During the pregnancy, a baby can become so anaemic that it is in danger of dying in utero.  In the past, this was usually the result of Rhesus blood group incompatibility. With Rhesus incompatibility, the mother’s immune system develops antibodies which cause the baby’s red blood cells to break down. Nowadays, the most cases of foetal anaemia we see are the result of an infection with Parvovirus B19, a virus which causes “fifth disease”, an otherwise mild childhood disease which causes a “slapped-cheek” appearance.

Whichever the cause may be, if the baby becomes very anaemic in the uterus, it can cope to some extent, but runs the risk of developing cardiac failure (becomes “hydropic”) and dying.  If the baby appears to be anaemic on Doppler ultrasound, everything will be organized for an intrauterine blood transfusion.  The blood bank specially prepares O negative blood for the transfusion.

You will receive antibiotics to prevent an infection and medication to make you relax during the procedure, which can take up to an hour.  In the ultrasound rooms or in the hospital ward, a thin needle is placed through your abdominal wall into the umbilical cord of the baby, and a blood sample is taken to check whether the baby is, in fact, anaemic.

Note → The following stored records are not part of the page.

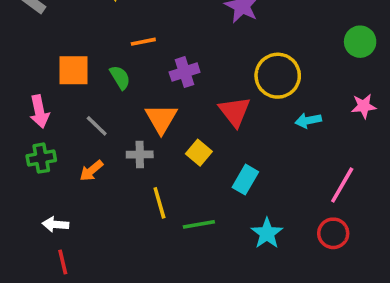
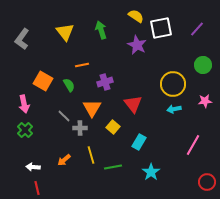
orange square: (73, 70) -> (43, 81), turned 30
yellow circle: (278, 76) -> (173, 84), moved
gray line: (97, 126) -> (64, 116), moved
green cross: (41, 158) -> (25, 130), turned -35
orange arrow: (91, 171) -> (64, 160), moved
red circle: (333, 233) -> (207, 182), moved

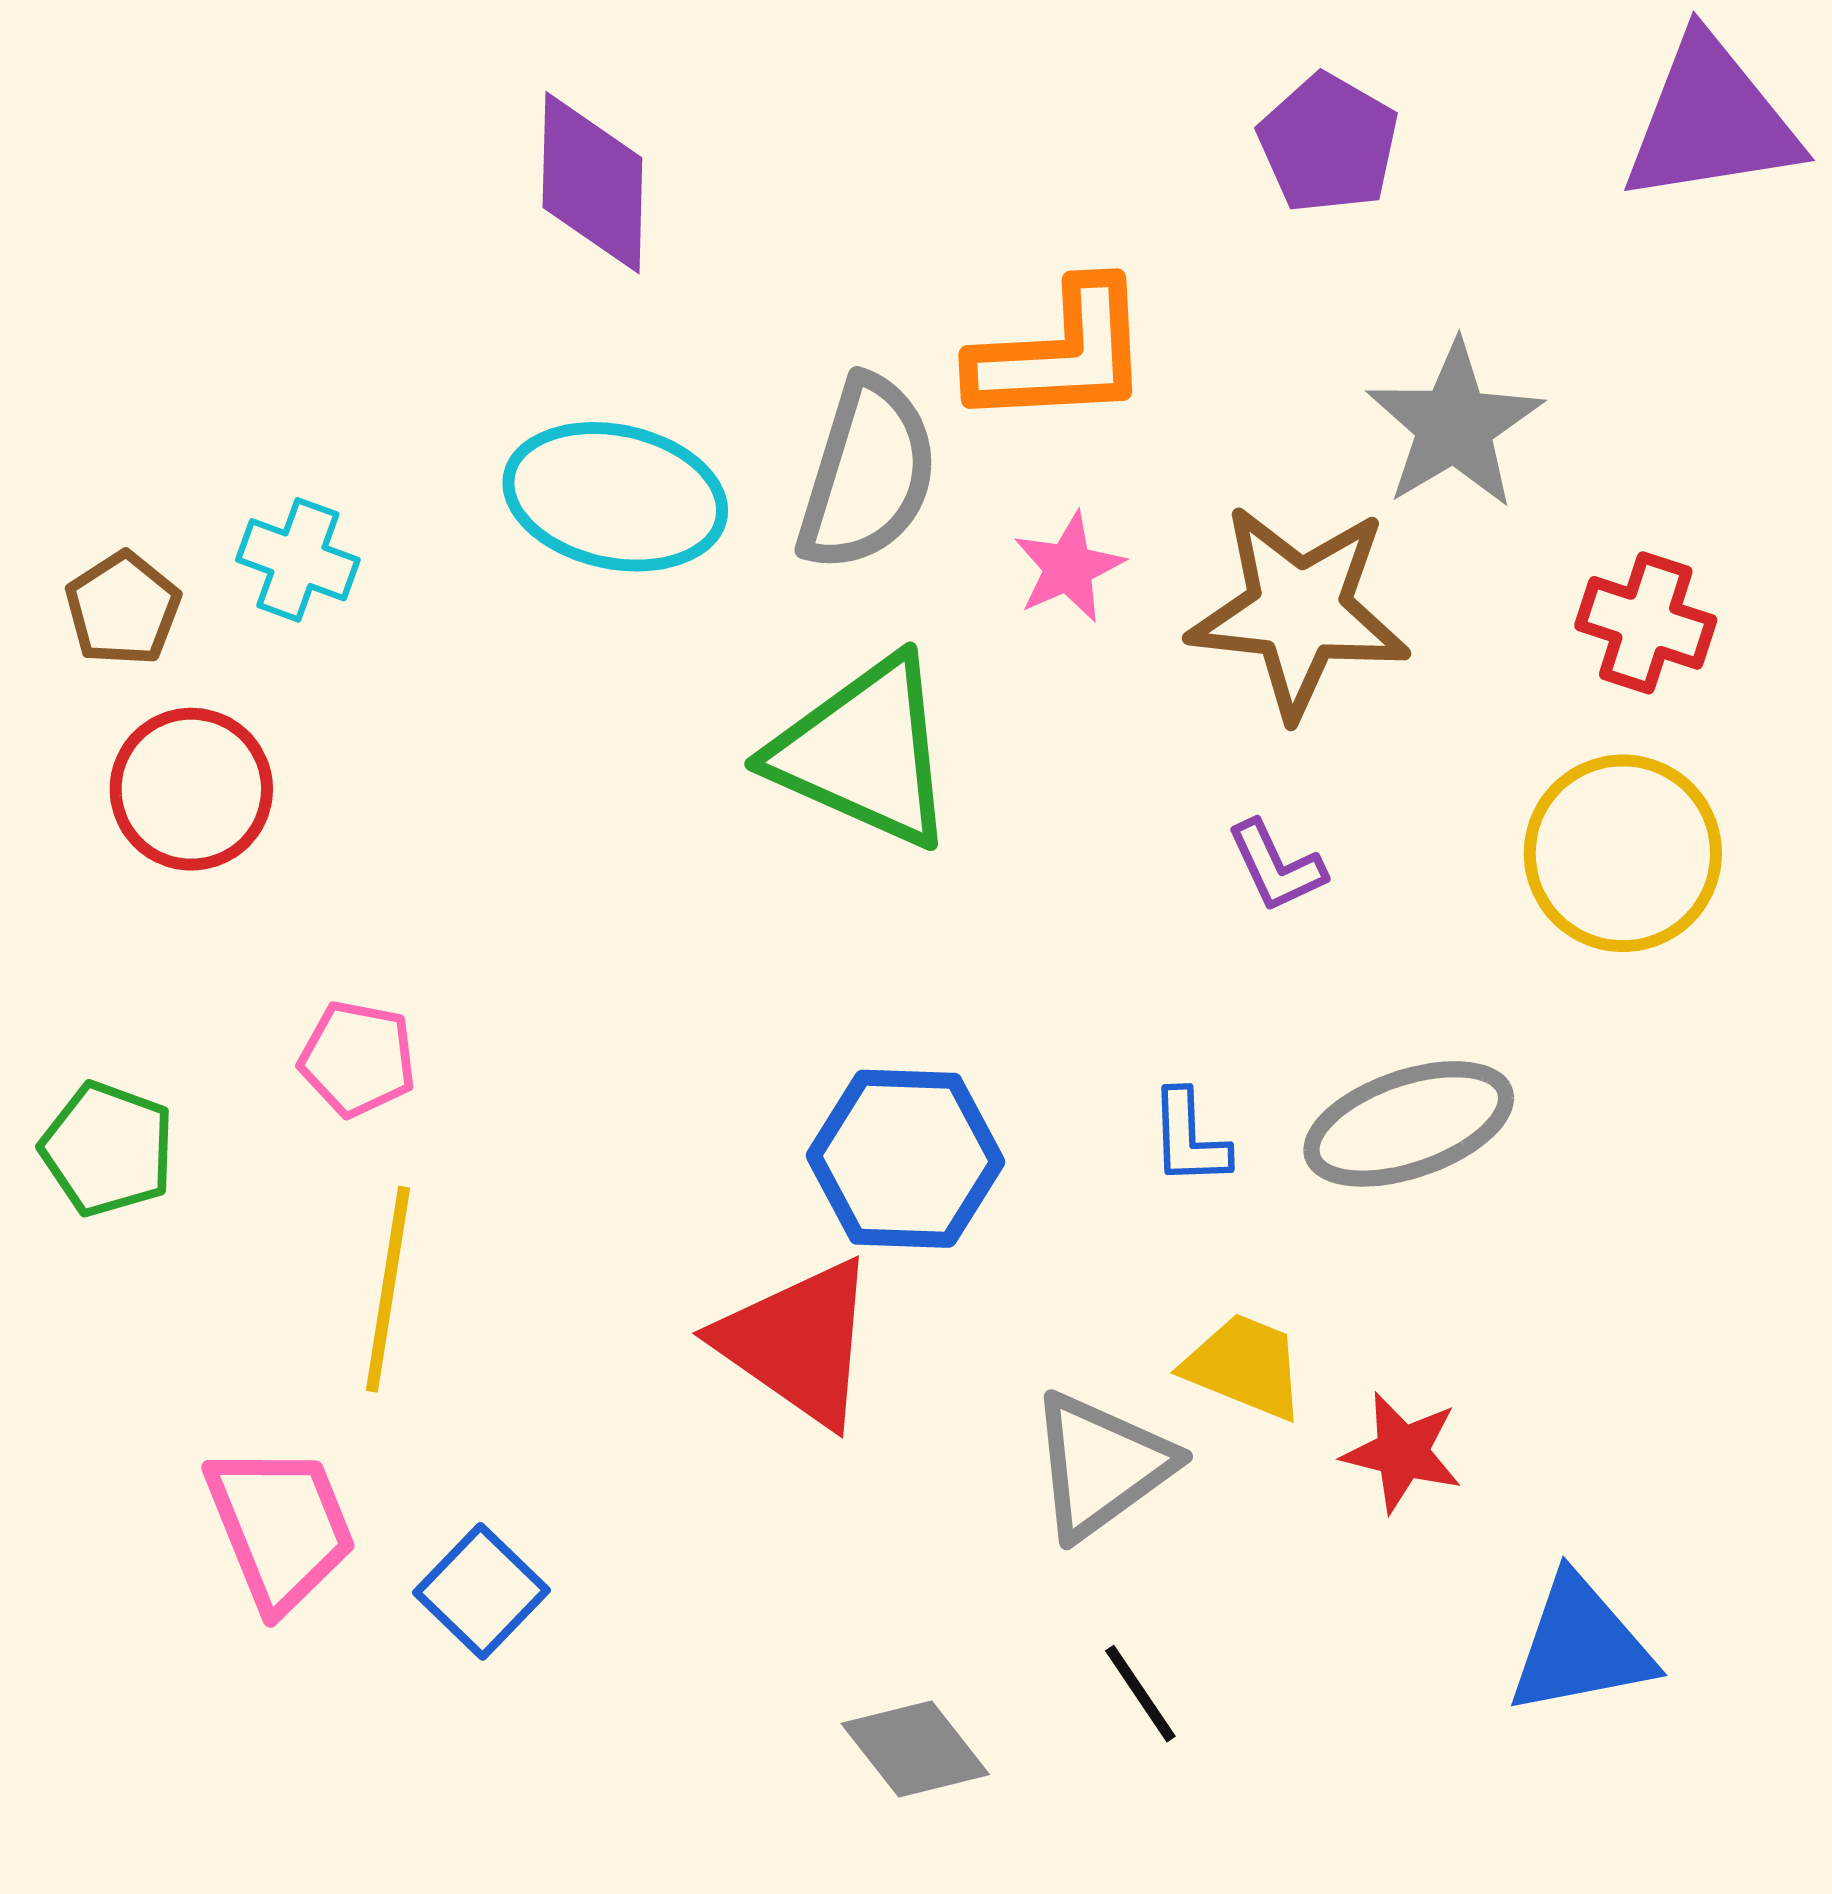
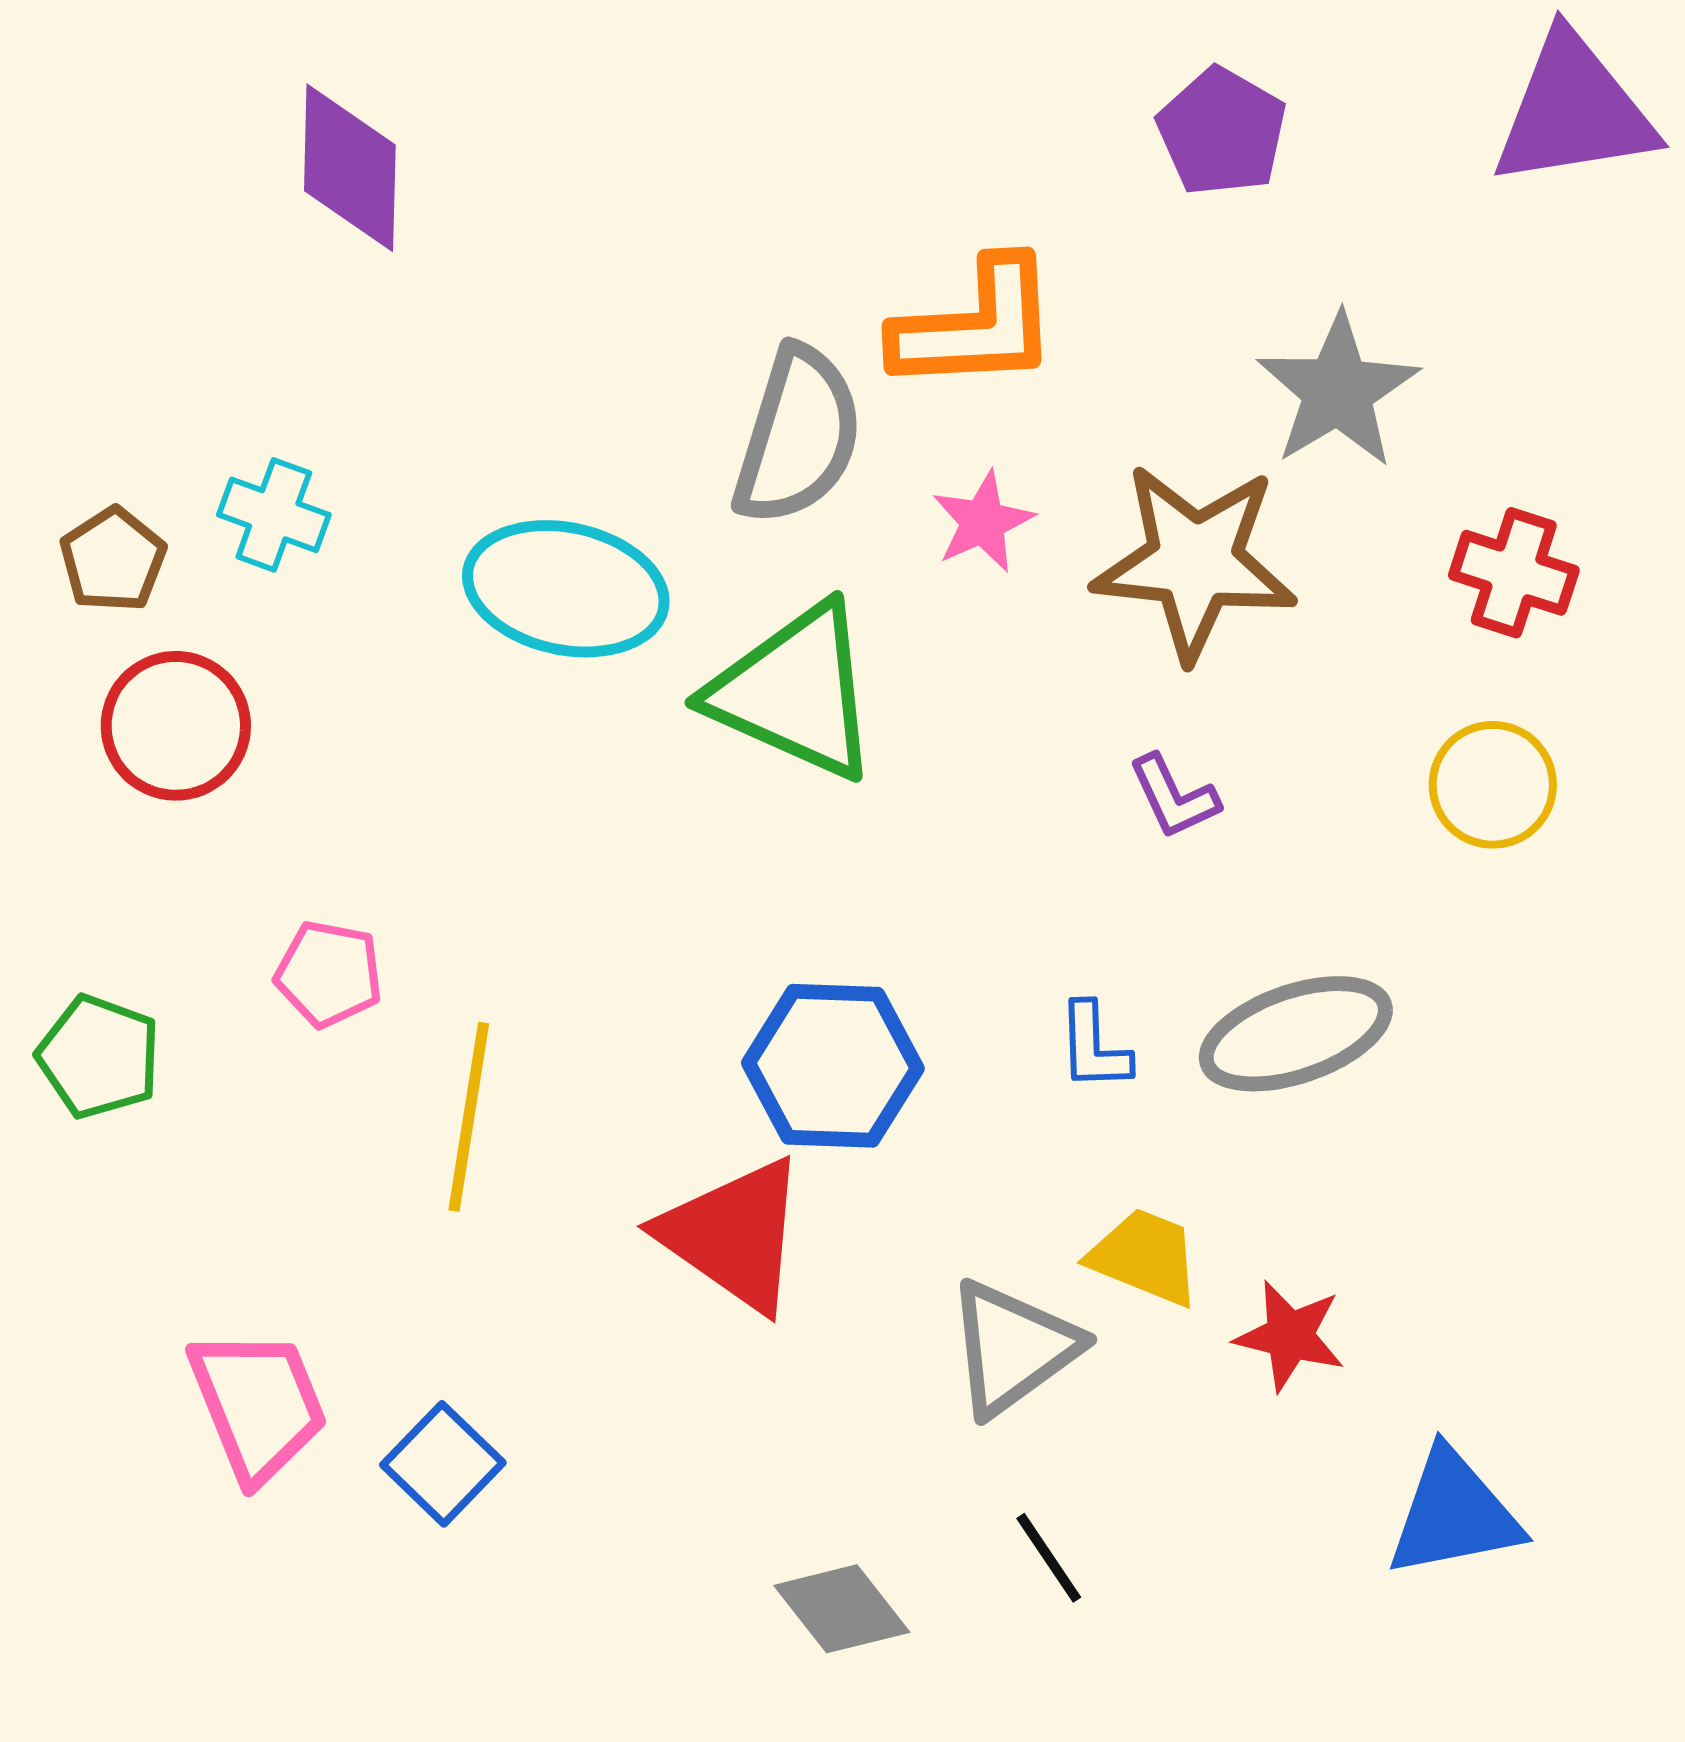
purple diamond: (592, 183) -> (350, 168), moved
cyan ellipse: (615, 497) -> (566, 589), moved
yellow circle: (1623, 853) -> (1493, 785), size x0.7
yellow line: (388, 1289) -> (469, 1117), moved

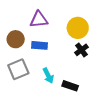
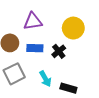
black cross: (81, 50) -> (59, 51), moved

Part of the blood sample can also be sent for analysis of the baby’s chromosomes. If the baby is anaemic, we calculate how much blood the baby needs, and it is administered through the same needle.  We usually give the baby medication which causes it to lie still during the procedure. This takes a few hours to wear off. If the pregnancy is early (before 20 weeks) it is difficult to give the transfusion through the umbilical cord, but it can also be given into the baby’s body cavity.

After the transfusion, it takes some hours before you feel the baby move again.  If the baby is viable, i.e. after 26 weeks, we will also monitor the baby’s heart beat in the maternity ward for a few hours. Once the baby is vaible, preparations will also be made to make an urgent cesarean delivery possible if something goes wrong during the transfusion.

If the baby is not hydropic, there is a better than 90% chance of survival.  If it is hydropic, the chances are much worse, because it can be so ill that it cannot tolerate the transfusion.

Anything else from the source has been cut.